Three days afterward, when they were in sight of the Rocky Mountains.
Continuing The Lewis and Clark Expedition,
our selection from an essay published in Great Events by Famous People, Vol. 15 by Robert Southey published in 1905. The selection is presented in 6.4000000000000004 easy 5 minute installments. For works benefiting from the latest research see the “More information” section at the bottom of these pages.

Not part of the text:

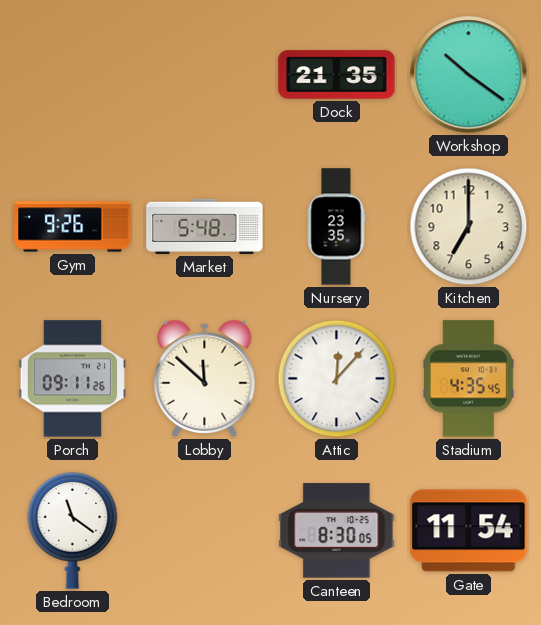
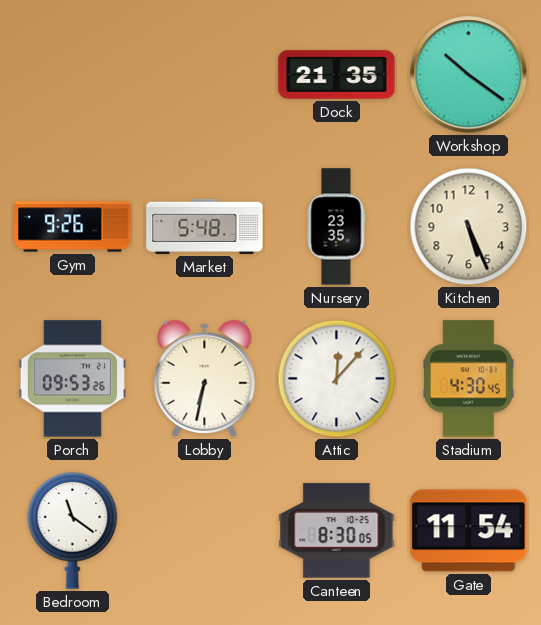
Kitchen: 7:00 -> 5:26
Porch: 09:11 -> 09:53
Lobby: 11:52 -> 6:32
Stadium: 4:35 -> 4:30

Previously in The Lewis and Clark Expedition.
Time: 1805
The captains upon this occasion, with a proper reliance upon their own judgment, and a not less proper respect to the opinions of the men, determined that Captain Lewis should ascend the southern branch by land, till he reached either the falls or mountains, which would decide the question. And here, to lighten the labor as much as possible, they resolved to leave one of the pirogues and all the heavy baggage they could spare, together with some provisions, salt, powder, and tools. The boat was drawn up on the middle of a small island and fastened to the trees. The goods were deposited in a cache, which, like the Moorish matamore, is a subterraneous magazine, widening, as it descends, from a very small aperture, the mouth being a circle of about twenty inches in diameter; in this the goods were laid upon a flooring of dry sticks, which were also placed round the sides; they were covered with a dry skin, on which the earth was trodden, and lastly the sod was replaced over the opening so as not to betray the slightest marks of an excavation; the earth as it was dug up having been carefully removed.
On the third day’s march the sound of falling waters was heard, and a spray which seemed driven by the high southwest wind rose above the plain like a column of smoke and vanished in an instant. The sound soon became too tremendous to be mistaken for anything but the Great Falls of the Missouri, and having travelled seven miles after first hearing it he reached a scene which had never before been beheld by civilized man. The river forms a succession of rapids, cataracts, and falls for about seventeen miles; at the Great Fall it is three hundred yards wide, for about a third part of which it falls in one smooth even sheet over a precipice of eighty-seven feet; the other part, being broken by projecting rocks, “forms a splendid prospect of perfectly white foam two hundred yards in length,” with all that glory of re fracted light and everlasting sound and infinity of motion which make a great waterfall the most magnificent of all earthly objects.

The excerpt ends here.